By Munjed Al Muderis with Patrick Weaver, Allen & Unwin, $32.99.

This is an inspiring story of a former refugee who came to Australia and is now an internationally recognised orthopedic surgeon. What’s even more heartening is that he has gone back to Iraq to help change the lives of injured soldiers and civilians.

This book is once again a journey, but this time Muderis goes across the world on a quest to save others rather than himself.

In his memoir Walking Free, he described his experience as a refugee fleeing Saddam Hussein’s Iraq, his terrifying sea journey to Australia and the brutal mandatory detention he faced in the remote north of Western Australia. The book also detailed his early work as a pioneering orthopedic surgeon at the cutting edge of world medicine.

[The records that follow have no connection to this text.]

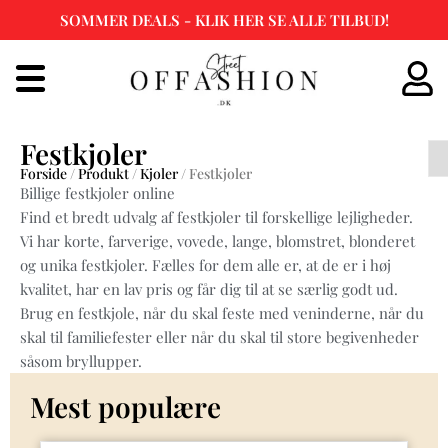
SOMMER DEALS - KLIK HER SE ALLE TILBUD!
Spring
til
indhold
Festkjoler
Forside
/
Produkt
/
Kjoler
/ Festkjoler
Billige festkjoler online
Find et bredt udvalg af festkjoler til forskellige lejligheder.
Vi har korte, farverige, vovede, lange, blomstret, blonderet
og unika festkjoler. Fælles for dem alle er, at de er i høj
kvalitet, har en lav pris og får dig til at se særlig godt ud.
Brug en festkjole, når du skal feste med veninderne, når du
skal til familiefester eller når du skal til store begivenheder
såsom bryllupper.
Mest populære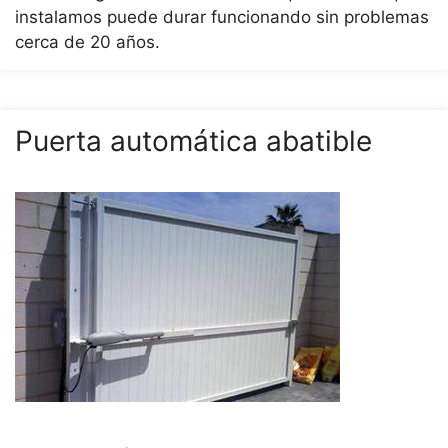
instalamos puede durar funcionando sin problemas
cerca de 20 años.
Puerta automática abatible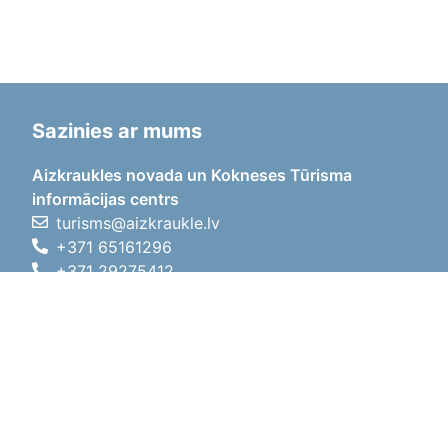
Sazinies ar mums
Aizkraukles novada un Kokneses Tūrisma
informācijas centrs
turisms@aizkraukle.lv
+371 65161296
+371 29275412
1905.gada iela 7, Koknese,
Aizkraukles novads, LV-5113
Darba laiki
Darba laiki
01.05.2026 - 30.09.2026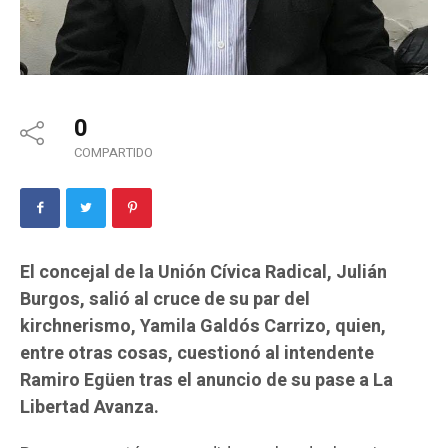
0
COMPARTIDO
El concejal de la Unión Cívica Radical, Julián
Burgos, salió al cruce de su par del
kirchnerismo, Yamila Galdós Carrizo, quien,
entre otras cosas, cuestionó al intendente
Ramiro Egüen tras el anuncio de su pase a La
Libertad Avanza.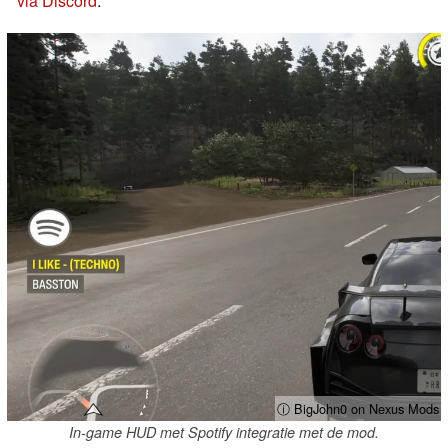
via Discord
.
ⓘ BigJohn0 on Nexus Mods
In-game HUD met Spotify integratie met de mod.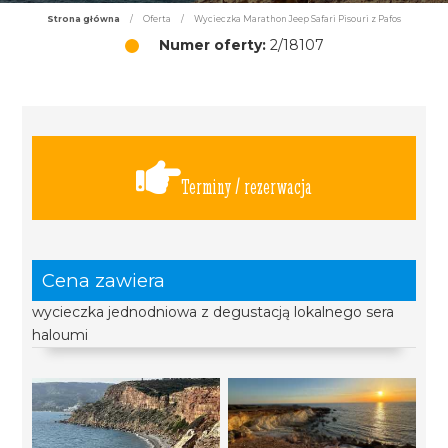
Strona główna
/
Oferta
/
Wycieczka Marathon Jeep Safari Pisouri z Pafos
Numer oferty:
2/18107
Terminy / rezerwacja
Cena zawiera
wycieczka jednodniowa z degustacją lokalnego sera
haloumi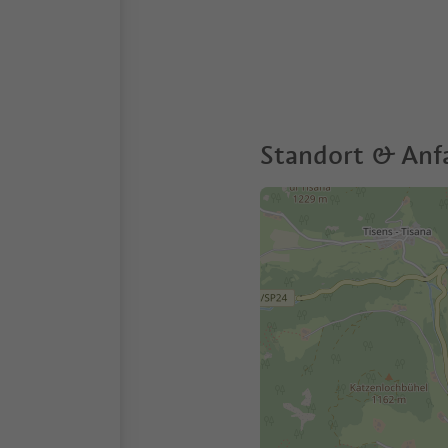
Standort & Anf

He is now a world-leading osseointegration surgeon and Adjunct Clinical Associate Professor at the University of Notre Dame Australia in Sydney. He practises as an orthopedic surgeon at the Norwest Private Hospital, Sydney Adventist Hospital and Macquarie University Hospital in Sydney’s northern suburbs.

He left Iraq almost two decades ago to escape the brutality of Hussein’s regime. In 2017 he went back after being asked by the Iraqi prime minister to return. Their government had heard about the pioneering work Munjed had been doing in osseointegration – a relatively new type of surgery helping amputees walk again using robotic implants.

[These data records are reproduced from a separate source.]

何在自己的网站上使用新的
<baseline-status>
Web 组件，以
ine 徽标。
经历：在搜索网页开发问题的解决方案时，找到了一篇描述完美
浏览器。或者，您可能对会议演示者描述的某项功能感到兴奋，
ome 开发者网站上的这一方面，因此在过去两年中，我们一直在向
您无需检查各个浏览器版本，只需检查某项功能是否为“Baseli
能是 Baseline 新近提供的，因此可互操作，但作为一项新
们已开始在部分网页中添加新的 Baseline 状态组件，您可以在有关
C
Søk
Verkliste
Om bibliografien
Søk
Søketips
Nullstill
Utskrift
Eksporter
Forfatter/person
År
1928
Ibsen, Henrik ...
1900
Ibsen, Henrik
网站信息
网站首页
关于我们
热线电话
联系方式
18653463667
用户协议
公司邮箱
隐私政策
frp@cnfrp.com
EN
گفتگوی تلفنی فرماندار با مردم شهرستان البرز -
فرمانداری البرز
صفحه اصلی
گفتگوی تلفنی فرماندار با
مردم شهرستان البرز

He returned to his homeland after being forced to flee in 1999. At first, he had misgivings about going home to Baghdad, but doubts did not linger for long. It was an “unpredictable and surreal experience”.

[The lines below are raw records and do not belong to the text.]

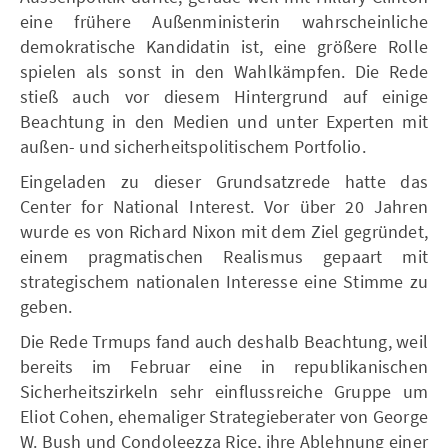
eine frühere Außenministerin wahrscheinliche
demokratische Kandidatin ist, eine größere Rolle
spielen als sonst in den Wahlkämpfen. Die Rede
stieß auch vor diesem Hintergrund auf einige
Beachtung in den Medien und unter Experten mit
außen- und sicherheitspolitischem Portfolio.
Eingeladen zu dieser Grundsatzrede hatte das
Center for National Interest. Vor über 20 Jahren
wurde es von Richard Nixon mit dem Ziel gegründet,
einem pragmatischen Realismus gepaart mit
strategischem nationalen Interesse eine Stimme zu
geben.
Die Rede Trmups fand auch deshalb Beachtung, weil
bereits im Februar eine in republikanischen
Sicherheitszirkeln sehr einflussreiche Gruppe um
Eliot Cohen, ehemaliger Strategieberater von George
W. Bush und Condoleezza Rice, ihre Ablehnung einer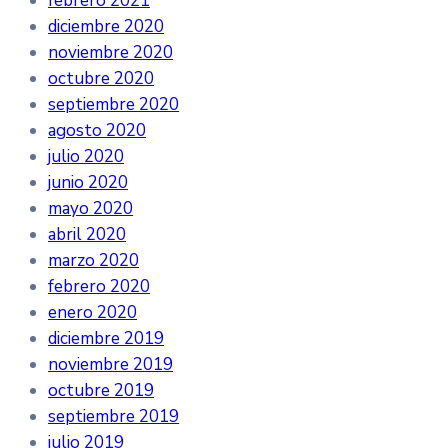
febrero 2021
diciembre 2020
noviembre 2020
octubre 2020
septiembre 2020
agosto 2020
julio 2020
junio 2020
mayo 2020
abril 2020
marzo 2020
febrero 2020
enero 2020
diciembre 2019
noviembre 2019
octubre 2019
septiembre 2019
julio 2019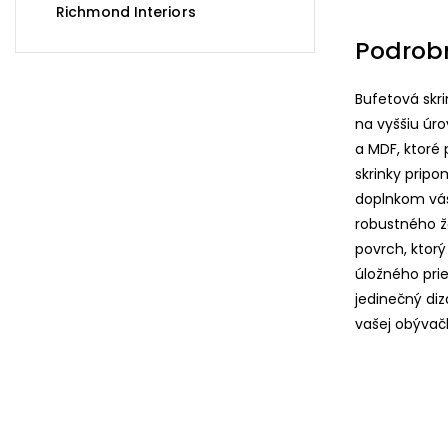
Richmond Interiors
Podrob
Bufetová skri
na vyššiu úr
a MDF, ktoré 
skrinky prip
doplnkom váš
robustného že
povrch, ktorý
úložného prie
jedinečný di
vašej obývač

Munjed’s life-changing new surgical techniques have taken him on an extraordinary journey. He shares that in Going Back. Through his ground-breaking work he is able to implant titanium rods into the human skeleton and attach robotic limbs, allowing patients genuine, effective and permanent ability to move.

This type of surgery may not be for everyone, but for “those who go ahead with the operation are happy with the results and the huge improvement in their mobility and lifestyle”. The validity and necessity of expanding this humanitarian project is a cause that’s dear to Mundir’s heart.